It took me a day, and a 45-minute wait, to get through to the help line of the e-mail provider. Once I explained the situation, the help line was able to get into my account and eventually to disable the fake one. My helpful "geek" reported that the hacker was very sophisticated and was busy erasing messages and evidence even as she was working to resolve my problem.

Deleting the fake account meant I also lost two days' worth of e-mails that had been diverted from my e-mail. I even lost my copy of the "save me" letter, and I lie awake nights worrying that valuable messages were also lost. Maybe I won a contest. I will never know.

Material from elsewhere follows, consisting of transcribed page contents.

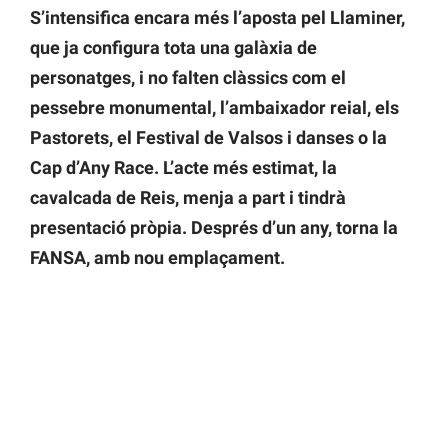
S’intensifica encara més l’aposta pel Llaminer,
que ja configura tota una galàxia de
personatges, i no falten clàssics com el
pessebre monumental, l’ambaixador reial, els
Pastorets, el Festival de Valsos i danses o la
Cap d’Any Race. L’acte més estimat, la
cavalcada de Reis, menja a part i tindrà
presentació pròpia. Després d’un any, torna la
FANSA, amb nou emplaçament.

And this wasn't the first time I have been hacked. Several months ago, part of my contact list received an e-mail ostensibly from me, promoting the health and diet benefits of green coffee beans and asking them to purchase said beans. That message did not draw much of a reaction and was almost immediately recognized as a hacking. I'm not sure what the tipoff was: Perhaps I'm not viewed as a diet or health advocate.

It is disturbing that I have been hacked twice in one year, and it's probably just a matter of time before it happens again. Hackers represent the ugly side of the cyberworld. At best they are a nuisance. At worst, they invade privacy and are engaged in fraudulent activity and identity theft.

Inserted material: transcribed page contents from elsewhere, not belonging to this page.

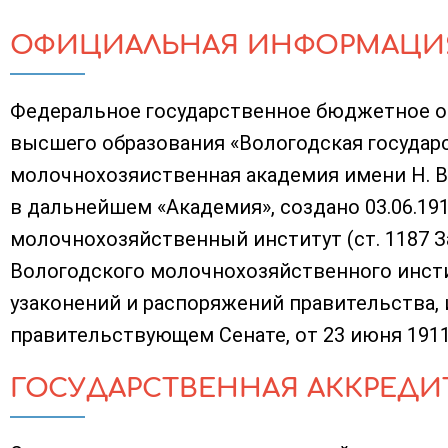
ОФИЦИАЛЬНАЯ ИНФОРМАЦИ
Федеральное государственное бюджетное о
высшего образования «Вологодская государ
молочнохозяиственная академия имени Н. В
в дальнейшем «Академия», создано 03.06.19
молочнохозяйственный институт (ст. 1187 
Вологодского молочнохозяйственного инсти
узаконений и распоряжений правительства,
правительствующем Сенате, от 23 июня 1911 
ГОСУДАРСТВЕННАЯ АККРЕДИ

I worry that people will begin to block me from their accounts (I mysteriously disappeared from my book club's contact list shortly after the Manila letter).

My husband and children urge me to stop using my current account and to open others. The Internet advises that in order to avoid hacking I should use multiple e-mail accounts, adopt two-factor authentication when signing in, and should back up constantly.

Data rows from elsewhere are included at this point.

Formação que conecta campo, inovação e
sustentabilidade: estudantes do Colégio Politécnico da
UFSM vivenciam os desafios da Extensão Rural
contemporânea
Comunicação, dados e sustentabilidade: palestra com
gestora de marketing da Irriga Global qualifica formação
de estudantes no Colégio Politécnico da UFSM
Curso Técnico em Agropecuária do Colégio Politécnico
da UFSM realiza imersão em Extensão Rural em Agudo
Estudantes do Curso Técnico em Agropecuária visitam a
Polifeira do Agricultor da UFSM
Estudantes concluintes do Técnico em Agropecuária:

I'm now in the process of moving to another e-mail account provider. Like when you move house, it's tedious adjusting to a different way of doing things. I'm also updating my contact list to ensure that those on the list can be trusted to detect and respond to real threats of kidnapping or theft.

And while I know it's irrational, I'm still trying to overcome my disappointment that I was valued at only $1,850, and that no one sent money.

Elaine Peebles lives in Ottawa.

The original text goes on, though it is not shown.